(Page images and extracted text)
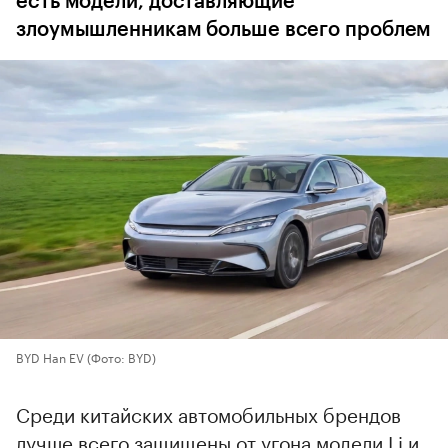
есть модели, доставляющие
злоумышленникам больше всего проблем
BYD Han EV
(Фото: BYD)
Среди китайских автомобильных брендов
лучше всего защищены от угона модели Li и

> _Exercise directions_
Output the records above exactly; leave out the pictures.

> _Written response_
есть модели, доставляющие
злоумышленникам больше всего проблем
BYD Han EV
(Фото: BYD)
Среди китайских автомобильных брендов
лучше всего защищены от угона модели Li и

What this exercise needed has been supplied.